What the exercise asks:
Once the pictures are set aside, transcribe the remaining data exactly.

Entries provided:
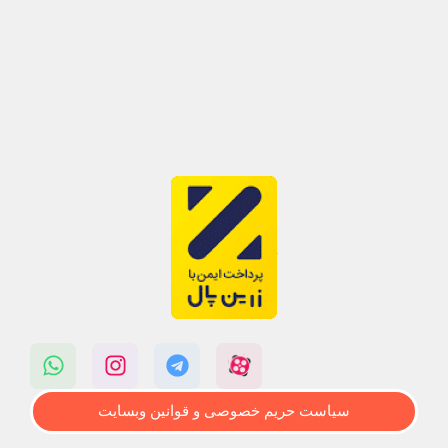
سیاست حریم خصوصی و قوانین وبسایت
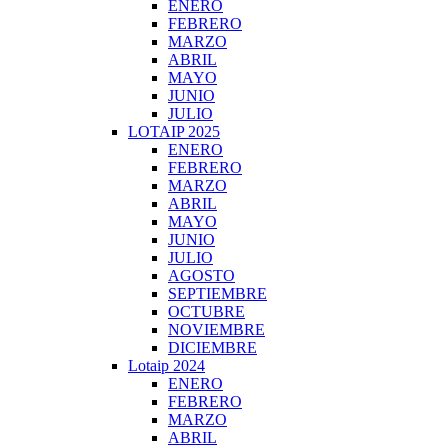
ENERO
FEBRERO
MARZO
ABRIL
MAYO
JUNIO
JULIO
LOTAIP 2025
ENERO
FEBRERO
MARZO
ABRIL
MAYO
JUNIO
JULIO
AGOSTO
SEPTIEMBRE
OCTUBRE
NOVIEMBRE
DICIEMBRE
Lotaip 2024
ENERO
FEBRERO
MARZO
ABRIL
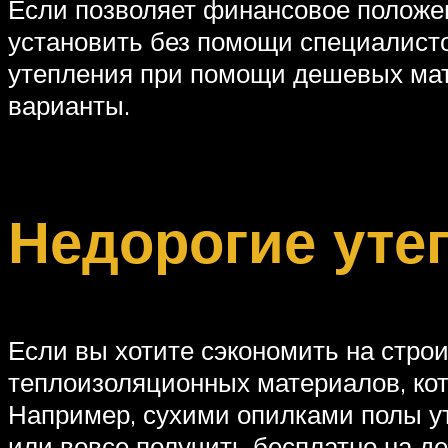
Если позволяет финансовое положен
установить без помощи специалисто
утепления при помощи дешевых мате
варианты.
Недорогие уте
Если вы хотите сэкономить на строи
теплоизоляционных материалов, кот
Например, сухими опилками полы у
или вовсе получить бесплатно на д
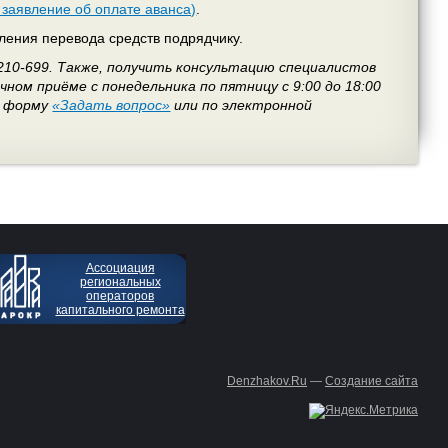
 заявление об оплате аванса)
.
ления перевода средств подрядчику.
210-699. Также, получить консультацию специалистов
ном приёме с понедельника по пятницу с 9:00 до 18:00
з форму
«Задать вопрос»
или по электронной
Ассоциация
региональных
операторов
капитального ремонта
Denzhakov.Ru
—
Создание сайта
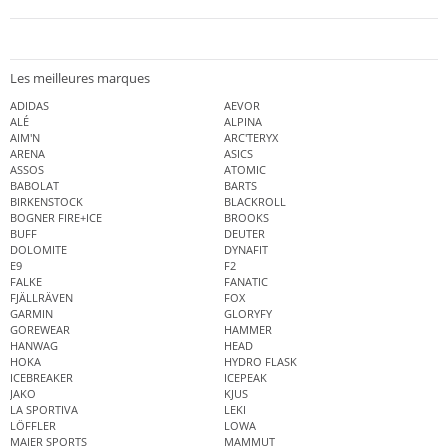
Les meilleures marques
ADIDAS
AEVOR
ALÉ
ALPINA
AIM'N
ARC'TERYX
ARENA
ASICS
ASSOS
ATOMIC
BABOLAT
BARTS
BIRKENSTOCK
BLACKROLL
BOGNER FIRE+ICE
BROOKS
BUFF
DEUTER
DOLOMITE
DYNAFIT
E9
F2
FALKE
FANATIC
FJÄLLRÄVEN
FOX
GARMIN
GLORYFY
GOREWEAR
HAMMER
HANWAG
HEAD
HOKA
HYDRO FLASK
ICEBREAKER
ICEPEAK
JAKO
KJUS
LA SPORTIVA
LEKI
LÖFFLER
LOWA
MAIER SPORTS
MAMMUT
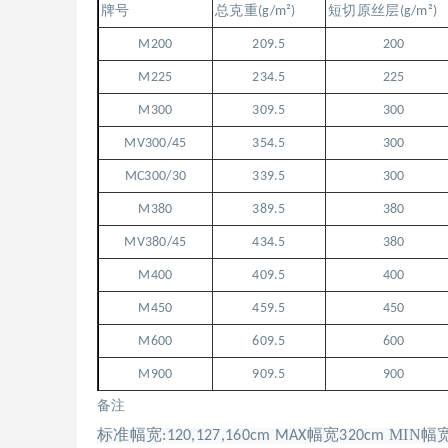
牌号
总克重
(g/m
²
)
短切原丝层
(g/m
²
)
M200
209.5
200
M225
234.5
225
M300
309.5
300
MV300/45
354.5
300
MC300/30
339.5
300
M380
389.5
380
MV380/45
434.5
380
M400
409.5
400
M450
459.5
450
M600
609.5
600
M900
909.5
900
备注
标准幅宽
幅宽
MIN幅
:120,127,160cm MAX
320cm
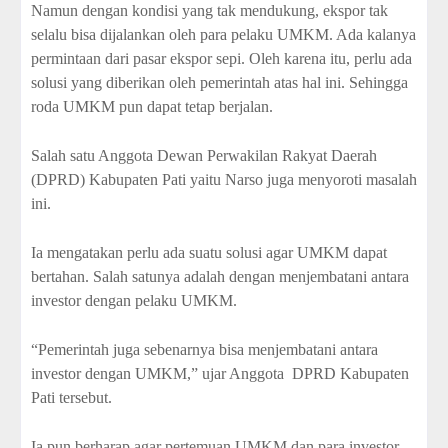
Namun dengan kondisi yang tak mendukung, ekspor tak
selalu bisa dijalankan oleh para pelaku UMKM. Ada kalanya
permintaan dari pasar ekspor sepi. Oleh karena itu, perlu ada
solusi yang diberikan oleh pemerintah atas hal ini. Sehingga
roda UMKM pun dapat tetap berjalan.
Salah satu Anggota Dewan Perwakilan Rakyat Daerah
(DPRD) Kabupaten Pati yaitu Narso juga menyoroti masalah
ini.
Ia mengatakan perlu ada suatu solusi agar UMKM dapat
bertahan. Salah satunya adalah dengan menjembatani antara
investor dengan pelaku UMKM.
“Pemerintah juga sebenarnya bisa menjembatani antara
investor dengan UMKM,” ujar Anggota
DPRD Kabupaten
Pati tersebut.
Ia pun berharap agar pertemuan UMKM dan para investor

Answer:
سیاست حریم خصوصی و قوانین وبسایت
ENERO
FEBRERO
MARZO
ABRIL
MAYO
JUNIO
JULIO
LOTAIP 2025
ENERO
FEBRERO
MARZO
ABRIL
MAYO
JUNIO
JULIO
AGOSTO
SEPTIEMBRE
OCTUBRE
NOVIEMBRE
DICIEMBRE
Lotaip 2024
ENERO
FEBRERO
MARZO
ABRIL
Если позволяет финансовое положен
установить без помощи специалисто
утепления при помощи дешевых мате
варианты.
Недорогие уте
Если вы хотите сэкономить на строи
теплоизоляционных материалов, кот
Например, сухими опилками полы у
или вовсе получить бесплатно на д
 заявление об оплате аванса)
.
ления перевода средств подрядчику.
210-699. Также, получить консультацию специалистов
ном приёме с понедельника по пятницу с 9:00 до 18:00
з форму
«Задать вопрос»
или по электронной
Ассоциация
региональных
операторов
капитального ремонта
Denzhakov.Ru
—
Создание сайта
Les meilleures marques
ADIDAS
AEVOR
ALÉ
ALPINA
AIM'N
ARC'TERYX
ARENA
ASICS
ASSOS
ATOMIC
BABOLAT
BARTS
BIRKENSTOCK
BLACKROLL
BOGNER FIRE+ICE
BROOKS
BUFF
DEUTER
DOLOMITE
DYNAFIT
E9
F2
FALKE
FANATIC
FJÄLLRÄVEN
FOX
GARMIN
GLORYFY
GOREWEAR
HAMMER
HANWAG
HEAD
HOKA
HYDRO FLASK
ICEBREAKER
ICEPEAK
JAKO
KJUS
LA SPORTIVA
LEKI
LÖFFLER
LOWA
MAIER SPORTS
MAMMUT
牌号
总克重
(g/m
²
)
短切原丝层
(g/m
²
)
M200
209.5
200
M225
234.5
225
M300
309.5
300
MV300/45
354.5
300
MC300/30
339.5
300
M380
389.5
380
MV380/45
434.5
380
M400
409.5
400
M450
459.5
450
M600
609.5
600
M900
909.5
900
备注
标准幅宽
幅宽
MIN幅
:120,127,160cm MAX
320cm
Namun dengan kondisi yang tak mendukung, ekspor tak
selalu bisa dijalankan oleh para pelaku UMKM. Ada kalanya
permintaan dari pasar ekspor sepi. Oleh karena itu, perlu ada
solusi yang diberikan oleh pemerintah atas hal ini. Sehingga
roda UMKM pun dapat tetap berjalan.
Salah satu Anggota Dewan Perwakilan Rakyat Daerah
(DPRD) Kabupaten Pati yaitu Narso juga menyoroti masalah
ini.
Ia mengatakan perlu ada suatu solusi agar UMKM dapat
bertahan. Salah satunya adalah dengan menjembatani antara
investor dengan pelaku UMKM.
“Pemerintah juga sebenarnya bisa menjembatani antara
investor dengan UMKM,” ujar Anggota
DPRD Kabupaten
Pati tersebut.
Ia pun berharap agar pertemuan UMKM dan para investor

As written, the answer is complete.